SEOガイド

canonicalタグの正しい設定方法

重複コンテンツによるSEO評価の分散を防ぐcanonicalタグ。正しい設定方法・ベストプラクティス・よくある失敗パターンをわかりやすく解説します。

6分で読める2026-04-25

canonicalタグとは?

canonicalタグ(rel="canonical")とは、同じまたは類似のコンテンツが複数のURLに存在する場合に、検索エンジンに対して「このURLが正規版(オリジナル)です」と伝えるためのHTMLタグです。HTMLの<head>内に記述します。

Googleは2009年にcanonicalタグのサポートを開始しました。現在では、重複コンテンツ問題を解決するための標準的な手法として広く使われています。canonicalはあくまで「ヒント」であり、Googleが必ずしも従うとは限りませんが、正しく設定すれば非常に強力なシグナルになります。

/* canonicalタグの基本構文 */

<head>
  <link rel="canonical" href="https://example.com/page" />
</head>

なぜcanonicalタグが必要なのか?

Webサイトでは、意図せず同じコンテンツが複数のURLでアクセス可能になることがあります。URLパラメータ・www有無・http/https・末尾スラッシュの有無など、さまざまな原因で重複URLが発生します。検索エンジンはこれらを「別のページ」と認識し、SEO評価が分散してしまいます。

25〜30%

Web上のコンテンツのうち重複が存在する割合

最大50%

重複URLによるクロール予算の浪費率

1つ

Googleがインデックスする正規URL数(重複群あたり)

canonicalタグの設定が必要なケース

以下のようなケースでは、canonicalタグの設定が特に重要です。該当するものがないか確認し、正規URLへの正規化を行いましょう。

ケース対策
www有無の重複example.com と www.example.comどちらか一方をcanonicalに統一
http/httpsの重複http://... と https://...httpsのURLをcanonicalに指定
パラメータ付きURL?sort=price&page=1 などの並び替え・フィルタパラメータなしのURLをcanonicalに指定
印刷用ページ/article と /article/print通常ページをcanonicalに指定
トラッキングパラメータ?utm_source=twitter&utm_medium=socialパラメータなしの正規URLをcanonicalに指定
モバイル版/PC版の別URLm.example.com と example.comPC版URLをcanonicalに指定(レスポンシブ推奨)

設定のベストプラクティス

自己参照canonicalを全ページに設定

各ページに自身のURLをcanonicalとして設定することで、パラメータ付きURLやコピーサイトからの評価分散を防ぎます。

絶対URLで記述する

canonical URLは必ず「https://example.com/page」のような絶対URLで指定してください。相対パス(/page)では正しく処理されない場合があります。

HTTPSのURLを指定する

canonical URLには常にHTTPS版のURLを使用してください。HTTP版を指定すると、HTTPSへの移行が正しく検索エンジンに伝わりません。

1ページに1つだけ設定

同一ページに複数のcanonicalタグがある場合、検索エンジンはすべてを無視する可能性があります。必ず1つだけ設定してください。

サイトマップのURLと一致させる

サイトマップに記載するURLとcanonical URLを一致させてください。不一致があると検索エンジンに混乱したシグナルを送ります。

よくある失敗パターン

相対URLで記述している

canonical URLを「/page」のように相対パスで指定すると、検索エンジンが正規URLを正しく認識できない場合があります。必ず「https://」から始まる絶対URLを使用してください。

canonicalとnoindexを併用している

canonicalは「このURLを正規版としてインデックスしてください」という指示ですが、noindexは「インデックスしないでください」という指示です。矛盾するシグナルを送ることになり、Googleはどちらか一方を無視します。

ページネーションでの誤設定

ブログ一覧の2ページ目以降に1ページ目のcanonicalを設定するのは間違いです。各ページは固有のコンテンツを持つため、自己参照canonicalを設定してください。
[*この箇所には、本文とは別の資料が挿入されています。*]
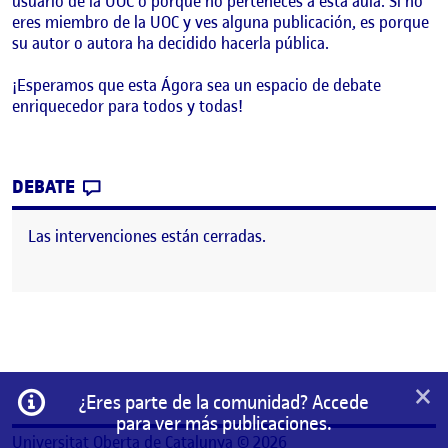
usuario de la UOC o porque no perteneces a esta aula. Si no
eres miembro de la UOC y ves alguna publicación, es porque
su autor o autora ha decidido hacerla pública.
¡Esperamos que esta Ágora sea un espacio de debate
enriquecedor para todos y todas!
CONTRIBUTION
0
EN ¡BIENVENIDOS Y BIENVENIDAS!
DEBATE
Las intervenciones están cerradas.
×
Información
¿Eres parte de la comunidad? Accede
para ver más publicaciones.
Universitat Oberta de Catalunya © 2026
canonical先がリダイレクトURLになっている

canonicalに指定したURLが301リダイレクトで別のURLに転送される場合、検索エンジンに混乱したシグナルを送ります。必ずリダイレクト後の最終URLを指定してください。

CMS・フレームワーク別の設定方法

WordPress

WordPressではRankMathやYoast SEOなどのSEOプラグインを使うと、管理画面からcanonical URLを簡単に設定できます。手動で追加する場合はfunctions.phpにフックを記述します。

/* functions.php */
function add_canonical_tag() {
  if (is_singular()) {
    echo '<link rel="canonical" href="'
      . esc_url(get_permalink())
      . '" />';
  }
}
add_action('wp_head', 'add_canonical_tag');

/* RankMath / Yoast SEO */
/* SEO > General > Canonical URL */

Next.js

Next.js App Routerではmetadata APIのalternates.canonicalで設定します。Pages Routerでは<Head>コンポーネント内に<link>タグを記述します。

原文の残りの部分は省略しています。